_WHAT YOU NEED TO DO_.
Wherever the string "tokens" occurs in a line of these records, report that line.

_TASK INPUTS_.
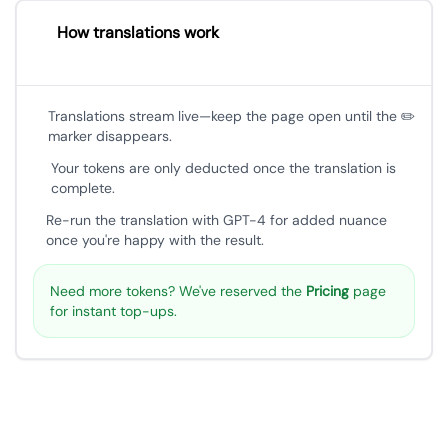
How translations work
Translations stream live—keep the page open until the ✏️
marker disappears.
Your tokens are only deducted once the translation is
complete.
Re-run the translation with GPT-4 for added nuance
once you're happy with the result.
Need more tokens? We've reserved the
Pricing
page
for instant top-ups.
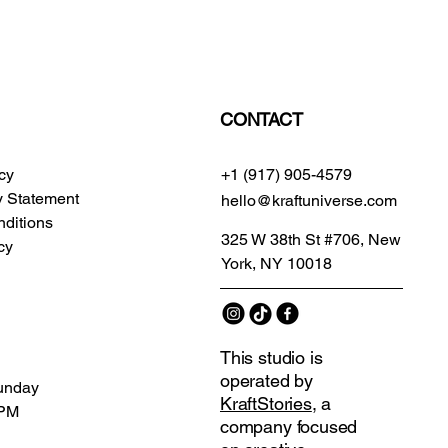
CONTACT
icy
+1 (917) 905-4579
ty Statement
hello@kraftuniverse.com
ditions
325 W 38th St #706, New
cy
York, NY 10018
This studio is
operated by
unday
KraftStories
, a
 PM
company focused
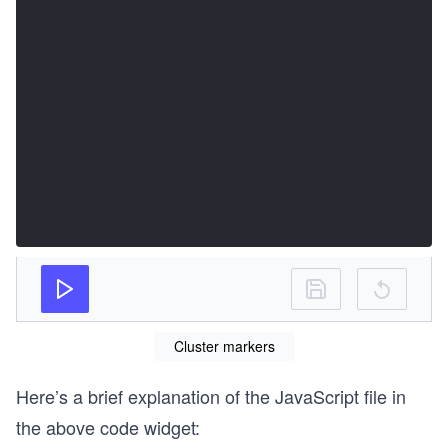
Cluster markers
Here’s a brief explanation of the JavaScript file in
the above code widget:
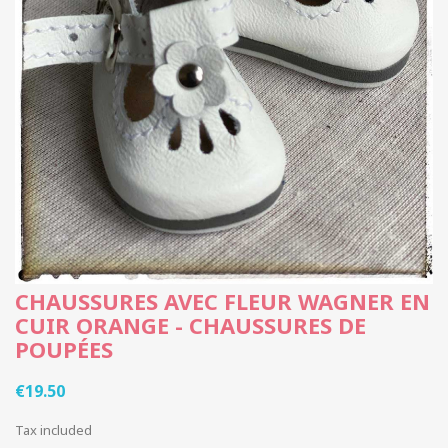
CHAUSSURES AVEC FLEUR WAGNER EN
CUIR ORANGE - CHAUSSURES DE
POUPÉES
€19.50
Tax included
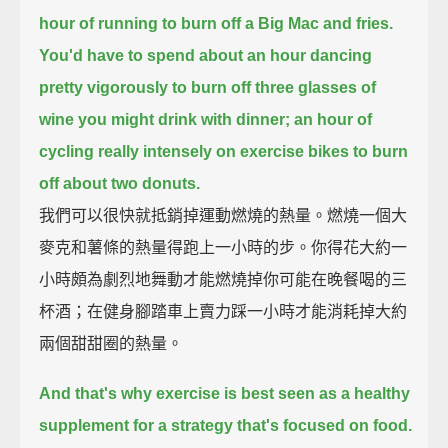
hour of running to burn off a Big Mac and fries.
You'd have to spend about an hour dancing
pretty vigorously
to burn off three glasses of
wine you might drink with dinner;
an hour of
cycling really intensely on exercise bikes to burn
off about two donuts.
我們可以很快就抵銷掉運動燃燒的熱量。燃燒一個大
麥克和薯條的熱量得跑上一小時的步。你得花大約一
小時頗為劇烈地舞動才能燃燒掉你可能在晚餐喝的三
杯酒；在健身腳踏車上賣力踩一小時才能消耗掉大約
兩個甜甜圈的熱量。
And that's why exercise is best seen as a healthy
supplement for a strategy that's focused on food.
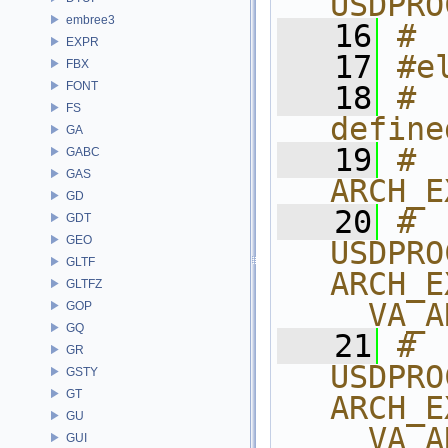
USDPRO
embree3
   16
# 
EXPR
   17
#e
FBX
FONT
   18
#  
FS
define
GA
   19
# 
GABC
GAS
ARCH_E
GD
   20
# 
GDT
GEO
USDPRO
GLTF
ARCH_E
GLTFZ
__VA_A
GOP
GQ
   21
# 
GR
USDPRO
GSTY
GT
ARCH_E
GU
__VA_A
GUI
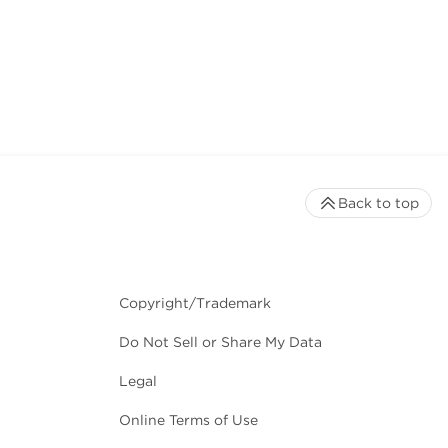
Back to top
Copyright/Trademark
Do Not Sell or Share My Data
Legal
Online Terms of Use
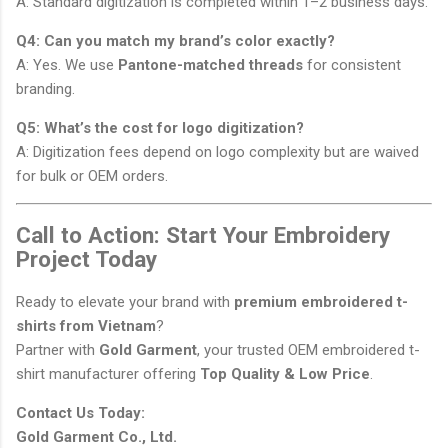
A: Standard digitization is completed within 1–2 business days.
Q4: Can you match my brand’s color exactly?
A: Yes. We use
Pantone-matched threads
for consistent
branding.
Q5: What’s the cost for logo digitization?
A: Digitization fees depend on logo complexity but are waived
for bulk or OEM orders.
Call to Action: Start Your Embroidery
Project Today
Ready to elevate your brand with
premium embroidered t-
shirts from Vietnam
?
Partner with
Gold Garment
, your trusted OEM embroidered t-
shirt manufacturer offering
Top Quality & Low Price
.
Contact Us Today:
Gold Garment Co., Ltd.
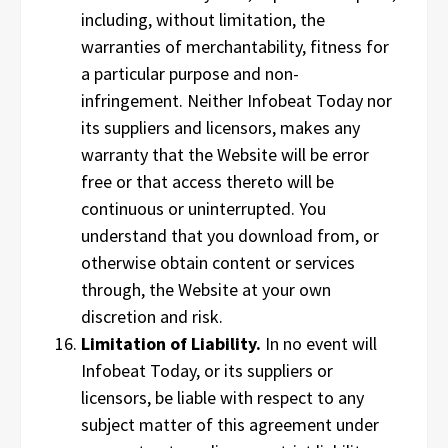
including, without limitation, the
warranties of merchantability, fitness for
a particular purpose and non-
infringement. Neither Infobeat Today nor
its suppliers and licensors, makes any
warranty that the Website will be error
free or that access thereto will be
continuous or uninterrupted. You
understand that you download from, or
otherwise obtain content or services
through, the Website at your own
discretion and risk.
Limitation of Liability.
In no event will
Infobeat Today, or its suppliers or
licensors, be liable with respect to any
subject matter of this agreement under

_EXERCISE SOLUTION_.
Your tokens are only deducted once the translation is
Need more tokens? We've reserved the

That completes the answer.